Details about the report are available at: http://cirinc.wpenginepowered.com/reports/active-optical-cables-market-forecasts-2020-to-2024/

About the report:

This report provides a new assessment of the market opportunities for Active Optical Cables. Not only does the report examine the role of AOCs in a world of hyperscale data centers and 400G transmission, but it also examines whether video/consumer AOCs can expand beyond niche markets such as video extenders for bars and restaurants. This is the only analyst report that looks at the market for AOCs in specialized environments such as the military, telecommunications and supercomputing.

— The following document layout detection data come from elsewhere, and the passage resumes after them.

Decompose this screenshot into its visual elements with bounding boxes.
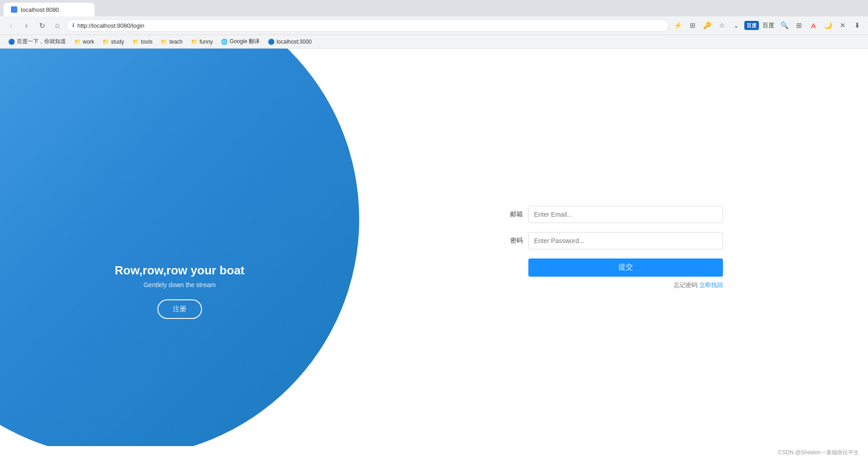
bookmark-work-label: work [83, 39, 94, 45]
forgot-password-link[interactable]: 立即找回 [699, 282, 723, 288]
login-form: 邮箱 密码 提交 忘记密码 立即找回 [505, 206, 723, 289]
folder-study-icon: 📁 [102, 39, 109, 45]
bookmark-google-translate[interactable]: 🌐 Google 翻译 [217, 36, 263, 47]
password-input[interactable] [528, 232, 723, 249]
password-row: 密码 [505, 232, 723, 249]
tab-bar: localhost:8080 [0, 0, 868, 16]
extensions-icon[interactable]: ⊞ [686, 19, 699, 32]
left-section: Row,row,row your boat Gentlely down the … [0, 49, 359, 446]
bookmark-teach-label: teach [169, 39, 182, 45]
bookmark-tools[interactable]: 📁 tools [129, 37, 156, 46]
folder-tools-icon: 📁 [132, 39, 139, 45]
search-icon[interactable]: 🔍 [778, 19, 791, 32]
submit-button[interactable]: 提交 [528, 258, 723, 277]
bookmark-google-translate-label: Google 翻译 [230, 38, 260, 45]
forgot-password-text: 忘记密码 [674, 282, 697, 288]
bookmark-localhost-label: localhost:3000 [276, 39, 311, 45]
tab-title: localhost:8080 [21, 6, 59, 13]
refresh-button[interactable]: ↻ [35, 19, 48, 32]
baidu-text: 百度 [763, 21, 774, 30]
email-input[interactable] [528, 206, 723, 223]
acrobat-icon[interactable]: A [807, 19, 820, 32]
folder-funny-icon: 📁 [191, 39, 198, 45]
address-bar[interactable]: ℹ http://localhost:8080/login [66, 19, 669, 32]
forward-button[interactable]: › [20, 19, 33, 32]
bookmark-tools-label: tools [141, 39, 152, 45]
apps-icon[interactable]: ⊞ [793, 19, 805, 32]
bookmark-study[interactable]: 📁 study [99, 37, 128, 46]
page-content: Row,row,row your boat Gentlely down the … [0, 49, 868, 446]
download-icon[interactable]: ⬇ [851, 19, 863, 32]
blue-circle [0, 49, 359, 446]
google-translate-favicon: 🌐 [221, 39, 228, 45]
bookmark-localhost-3000[interactable]: 🔵 localhost:3000 [264, 37, 315, 46]
baidu-ext-icon[interactable]: 百度 [744, 21, 759, 30]
password-label: 密码 [505, 237, 523, 245]
folder-work-icon: 📁 [74, 39, 81, 45]
browser-tab[interactable]: localhost:8080 [4, 3, 95, 16]
bookmark-funny[interactable]: 📁 funny [187, 37, 216, 46]
folder-teach-icon: 📁 [161, 39, 167, 45]
baidu-favicon: 🔵 [8, 39, 15, 45]
bookmark-baidu-label: 百度一下，你就知道 [17, 38, 66, 45]
page-footer: CSDN @Sheldon一蓑烟雨任平生 [778, 449, 859, 457]
bookmark-baidu[interactable]: 🔵 百度一下，你就知道 [5, 36, 70, 47]
email-row: 邮箱 [505, 206, 723, 223]
bookmark-work[interactable]: 📁 work [70, 37, 98, 46]
lock-icon: ℹ [72, 22, 75, 29]
star-icon[interactable]: ☆ [715, 19, 728, 32]
toolbar-right: ⚡ ⊞ 🔑 ☆ ⌄ 百度 百度 🔍 ⊞ A 🌙 ✕ ⬇ [672, 19, 863, 32]
hero-subtitle: Gentlely down the stream [115, 281, 245, 288]
bookmark-funny-label: funny [200, 39, 213, 45]
email-label: 邮箱 [505, 210, 523, 219]
register-button[interactable]: 注册 [157, 299, 202, 319]
localhost-favicon: 🔵 [268, 39, 275, 45]
bookmark-study-label: study [111, 39, 124, 45]
browser-chrome: localhost:8080 ‹ › ↻ ⌂ ℹ http://localhos… [0, 0, 868, 49]
submit-row: 提交 [505, 258, 723, 277]
hero-title: Row,row,row your boat [115, 263, 245, 278]
back-button[interactable]: ‹ [5, 19, 17, 32]
close-icon[interactable]: ✕ [836, 19, 849, 32]
key-icon[interactable]: 🔑 [701, 19, 713, 32]
form-footer: 忘记密码 立即找回 [505, 281, 723, 289]
night-mode-icon[interactable]: 🌙 [822, 19, 834, 32]
left-content: Row,row,row your boat Gentlely down the … [115, 263, 245, 319]
chevron-down-icon[interactable]: ⌄ [730, 19, 743, 32]
url-display: http://localhost:8080/login [77, 22, 144, 29]
right-section: 邮箱 密码 提交 忘记密码 立即找回 [359, 49, 868, 446]
attribution-text: CSDN @Sheldon一蓑烟雨任平生 [778, 449, 859, 456]
bookmarks-bar: 🔵 百度一下，你就知道 📁 work 📁 study 📁 tools 📁 tea… [0, 35, 868, 48]
lightning-icon[interactable]: ⚡ [672, 19, 684, 32]
home-button[interactable]: ⌂ [51, 19, 64, 32]
bookmark-teach[interactable]: 📁 teach [157, 37, 186, 46]
tab-favicon [11, 6, 17, 13]
browser-toolbar: ‹ › ↻ ⌂ ℹ http://localhost:8080/login ⚡ … [0, 16, 868, 35]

The report discusses AOC applications in data centers and the computer industry (Ethernet, InfiniBand, PCIe and storage networks), along with digital signage; professional video, etc. (USB, HDMI, DisplayPort, and Thunderbolt). It also profiles leading branded AOC products including AOCs from 10Gtek, Hisense, InnoLight, Mellanox, Cisco, Intel, II-VI (Finisar), Amphenol, Fujitsu, Broadcom, Cosemi, Melanox, Cisco, Intel, Molex, Samtec and Siemon.

The report also provides coverage of the role of OEMs, retailers, distributors, and third-party (compatible) suppliers in the AOC supply chain. And, CIR has included an analysis of factors influencing AOC supply chains around the globe including in North America, Europe, Japan, and China.

The textual analysis in this report is shipped with a spreadsheet containing CIR’s five-year forecasts in volume and value terms. These forecasts include breakouts by cable length, data rate, MSA, type of fiber, etc. for data centers, computer industry applications and video/consumer applications.

From the report:

For many years, the AOC market has been dominated by Chinese manufacturers. Current geopolitical/COVID-19 related events seem certain to disrupt this situation.  AOC firms will begin reshoring AOC manufacturing in 2021 and will also move manufacturing to low labor cost nations such as India and Vietnam.  The Chinese domestic market is likely to be increasingly a captive of local Chinese AOC makers. Chinese data centers are strongly encouraged by government policy to buy from Chinese AOC suppliers.  By 2024, revenues from AOC sales in China will reach approximately $380 million

By far the largest segment of the AOC market will be the 200G and above segment, which is expected to reach $970 million by 2024.  However, if a technology breakthrough occurs that significantly reduces the cost of 200G/400G transceivers, this $970 million number may be reduced significantly.  Also, AOCs are a child of the pluggable optics revolution, but if the market moves towards on-board optics and co-packaged optics, AOCs may have reached the end of the road.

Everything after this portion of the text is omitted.